O rio, morto por omissão

Esse texto foi publicado em 12 de setembro de 1979 em O Diário. E depois selecionado para o livro Bom Dia: Crônicas de Autoexílio e Prisão, lançado em 2014

Há coisas que não consigo entender. E é assim que Ilie sinto: intrigado, confuso diante de “Praças”, de “Marchas” de “Protestos”. A minha desordem é efeito dos 20 anos de denúncias, de acusações, de advertências feitas pela imprensa piracicabana, que pedia socorro pela morte lenta e inevitável do velho rio Piracicaba, sem que ninguém, ao longo desse tempo, tomasse atitudes objetivas. Era possível salvá-lo. Os braços, porém, cruzaram-se. Foram-se descruzar quando o rio estava morto. Não consigo entender.

Mesmo antes de as palavras poluição e ecologia se incorporarem ao vocabulário popular, havia uma outra, terrível e mortífera, que já nos ameaçava: o restilo. Era criminosamente atirado ao rio, contaminando-o, matando-o aos poucos. O saudoso e inesquecível Dr. Jaime de Almeida, do Instituto Zimotécnico, fazia denúncias e advertências pela imprensa, apontava soluções. Mesmo a Câmara Municipal — hoje, uma caricatura – atuava e denunciava. Não me lembro onde estava o povo. Talvez escondido, por não ter — quem sabe? — a sua “Praça de Protesto” e por a imprensa e Câmara serem indiferentes demais ao apelo que lhes faziam à participação da comunidade?
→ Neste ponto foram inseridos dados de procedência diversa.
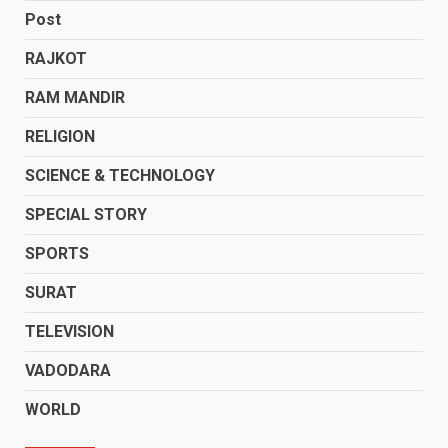
Post
RAJKOT
RAM MANDIR
RELIGION
SCIENCE & TECHNOLOGY
SPECIAL STORY
SPORTS
SURAT
TELEVISION
VADODARA
WORLD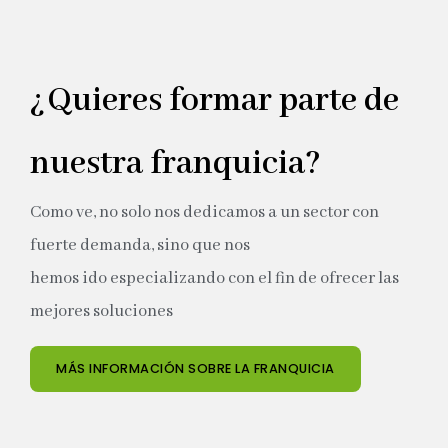
¿Quieres formar parte de
nuestra franquicia?
Como ve, no solo nos dedicamos a un sector con
fuerte demanda, sino que nos
hemos ido especializando con el fin de ofrecer las
mejores soluciones
MÁS INFORMACIÓN SOBRE LA FRANQUICIA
A realidade é que, há 20 anos, o restilo, os detritos industriais aqui mesmo de Piracicaba já envenenavam o rio, transformando o povo em bagaços de cana. O primeiro a ser denunciado foi o Sr. Lino Morganti. Em vez de ser punido, recebeu, do povo, um mandato de Deputado Federal e sentou-se, ele, ao lado desse grande mudo, que é Pacheco e Chaves. Depois, trouxe Juscelino Kubitschek para revelar prestígio, num memorável churrasco justamente às margens do rio destruído e contaminado. Em seguida, a obra assassina continuou com o Sr. Silva Gordo. Atrás dele estava, porém, o Banco Português, o seu prestígio de antigo Secretário de Adhemar de Barros. Ninguém atendeu ao pedido de socorro.

Os braços continuaram cruzados. E, depois, vieram outras indústrias, poluindo nas cabeceiras. Fez-se luto, fez-se protesto. Mas o rio já morrera. Quando denunciamos que o Projeto Corumbataí já estava condenado, ninguém se movimentou, ninguém quis preocupar-se com a única solução: o “Projeto Salgot Castillon’ — que recolhe as águas de nascentes municipais não poluídas e que não serão nunca poluíveis. Houve silêncio e omissão.

Marchar apenas agora é como acompanhar enterro. Prático e confortador para consciências culpadas. Acompanha-se o morto, mas nada se fez para salvar o enfermo enquanto teve vida. Faz-se um mausoléu para o defunto, mas nada se fez para curá-lo quando doente. Desculpem-me os marchadores pela minha ignorância. Mas quem, por mais de 20 anos, acompanhou as denúncias e denunciou, viu as advertências e advertiu — ouvindo, em resposta, apenas o silêncio — só pode ficar aturdido com o protesto pós-morte. Não se deve chorar pelo leite derramado. Importante é evitar que se derrame.

A Praça do Protesto me parece, infelizmente, o muro das lamentações. E os que marcham, madalenas tardiamente arrependidas pelo silêncio e pela omissão. Aceito o direito de espernear. Antes dele, porém, há o dever de agir. Bom dia.